Saturday, March 24, 2012

On smart computing

 I realized that I have not posted in this Blog for two weeks,  I have not really disappeared;  I am involved in a proposal for EU project, and last Tuesday we had the "hearings", which is the second phase of decision about  who will win --- the competition is very tough, and we invested a lot in preparation - in fact, never in my life I spent so much time and energy in preparing to a one hour meetings,  as for the details -- if we'll win this project I'll write more about it.  One detail:  the meeting took place in Luxembourg, where many houses look like palaces (see picture above). 

For now -  catching up with some stuff that was published in the last couple of weeks,  I came across a  Forresters' article about smart computing.    Chris Mines from Forrester writes that smart computing is the next big things and viewing the planned investments of organizations, as seen in the figure below, many of the planned investments are in this area:

The claim is that smart is the next big thing - and mentions three points (copied from the posting)

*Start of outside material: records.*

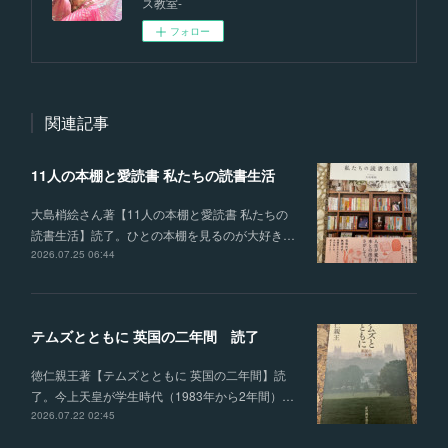
ス教室-
フォロー
関連記事
11人の本棚と愛読書 私たちの読書生活
大島梢絵さん著【11人の本棚と愛読書 私たちの
読書生活】読了。ひとの本棚を見るのが大好き…
2026.07.25 06:44
テムズとともに 英国の二年間 読了
徳仁親王著【テムズとともに 英国の二年間】読
了。今上天皇が学生時代（1983年から2年間）…
2026.07.22 02:45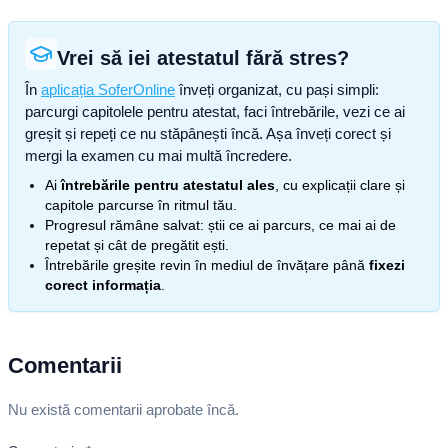
Vrei să iei atestatul fără stres?
În
aplicația SoferOnline
înveți organizat, cu pași simpli:
parcurgi capitolele pentru atestat, faci întrebările, vezi ce ai
greșit și repeți ce nu stăpânești încă. Așa înveți corect și
mergi la examen cu mai multă încredere.
Ai
întrebările pentru atestatul ales
, cu explicații clare și
capitole parcurse în ritmul tău.
Progresul rămâne salvat: știi ce ai parcurs, ce mai ai de
repetat și cât de pregătit ești.
Întrebările greșite revin în mediul de învățare până
fixezi
corect informația
.
Comentarii
Nu există comentarii aprobate încă.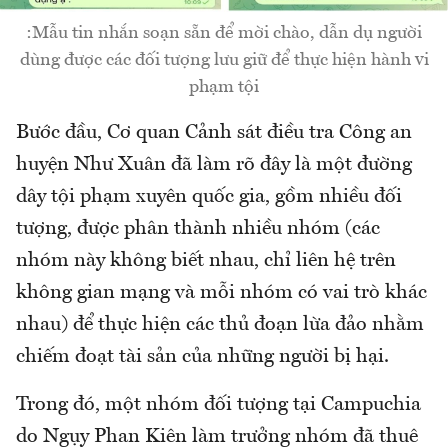
:Mẫu tin nhắn soạn sẵn để mời chào, dẫn dụ người
dùng được các đối tượng lưu giữ để thực hiện hành vi
phạm tội
Bước đầu, Cơ quan Cảnh sát điều tra Công an
huyện Như Xuân đã làm rõ đây là một đường
dây tội phạm xuyên quốc gia, gồm nhiều đối
tượng, được phân thành nhiều nhóm (các
nhóm này không biết nhau, chỉ liên hệ trên
không gian mạng và mỗi nhóm có vai trò khác
nhau) để thực hiện các thủ đoạn lừa đảo nhằm
chiếm đoạt tài sản của những người bị hại.
Trong đó, một nhóm đối tượng tại Campuchia
do Ngụy Phan Kiên làm trưởng nhóm đã thuê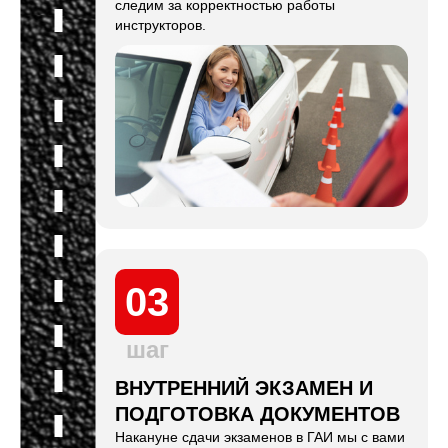
следим за корректностью работы
инструкторов.
03
шаг
ВНУТРЕННИЙ ЭКЗАМЕН И
ПОДГОТОВКА ДОКУМЕНТОВ
Накануне сдачи экзаменов в ГАИ мы с вами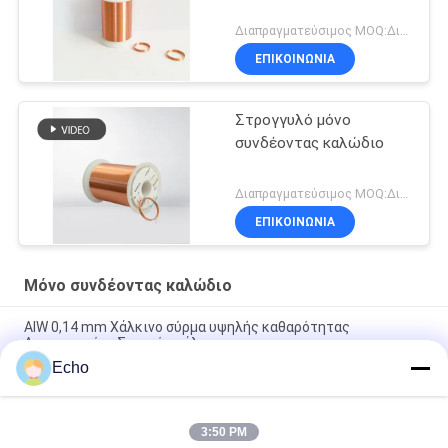
Διαπραγματεύσιμος MOQ:Διαφορετικοί τύποι με το differet MOQ
ΕΠΙΚΟΙΝΩΝΙΑ
Στρογγυλό μόνο
συνδέοντας καλώδιο
Διαπραγματεύσιμος MOQ:Διαφορετικοί τύποι με το differet MOQ
ΕΠΙΚΟΙΝΩΝΙΑ
Μόνο συνδέοντας καλώδιο
ΑΙW 0,14 mm Χάλκινο σύρμα υψηλής καθαρότητας
Απομονωμένο Στερεό σμάλτο
Echo
AIW220 0,14mm Ζεστός αέρας Εναμελισμένο χαλκό σύρμα για
ηλεκτρική
3:50 PM
Διάμετρος 35 AWG Εναλλακτικό σύρμα χαλκού αυτοκόλλητο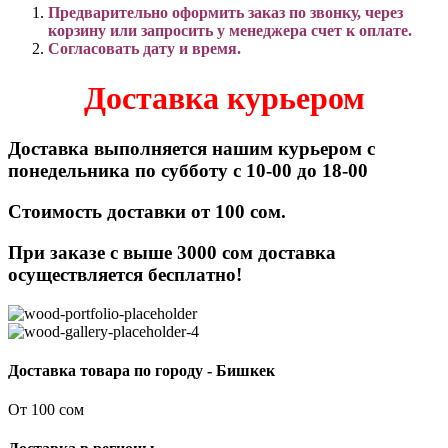
Предварительно оформить заказ по звонку, через
корзину или запросить у менеджера счет к оплате.
Согласовать дату и время.
Доставка курьером
Доставка выполняется нашим курьером с
понедельника по субботу с 10-00 до 18-00
Стоимость доставки от 100 сом.
При заказе с выше 3000 сом доставка
осуществляется бесплатно!
Доставка товара по городу - Бишкек
От 100 сом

  • Improving transactional processes is yesterday's story. The back-office challenges of preparing financial statements, fulfilling customer orders, or tracking inventory are well addressed by enterprise and personal productivity software. These traditional workloads are migrating to cloud computing resources in some cases, but are not creating incremental technology investments nor opportunities to transform how a business operates.
  • Optimizing assets is the next important challenge. Especially in service-based industries, favorable economics result from building an asset base and then selling access to those assets in the form of services. Managing and optimizing the use of those assets -- physical, human, financial, and intangible -- is the source of revenue growth and improved margins. Smart computing systems provide the awareness, analytics, and actions required to improve the utilization of a firm's assets. And in most cases, these systems represent incremental investments in computing resource, with the payback coming in the form of more efficient, more highly utilized, and therefore more profitable assets.
  • Smart flexes to meet industry-specific challenges. Each industry has a different mix of assets with different optimization opportunities. In high-tech, development and channel resources must be marshaled in the face of accelerating development cycles, long supply chains, and unpredictable consumer tastes. In finance, mountains of data must be sifted to find the best investment opportunities, while managing market and compliance risk and keeping employees productive. Finding the right mix of online and brick-and-mortar, the right product portfolio, and lean inventories are paramount for retail execs. The right portfolio of smart computing solutions will vary widely across these and other industries
This is in line with my previous posting about the new world vs. the old world, we are in the new world, and the IT industry is gradually shifting towards this new world.     Optimizing assets (traffic, power, human) is certainly part of the game,  eliminating problems before they happen (proactive computing) is another aspect.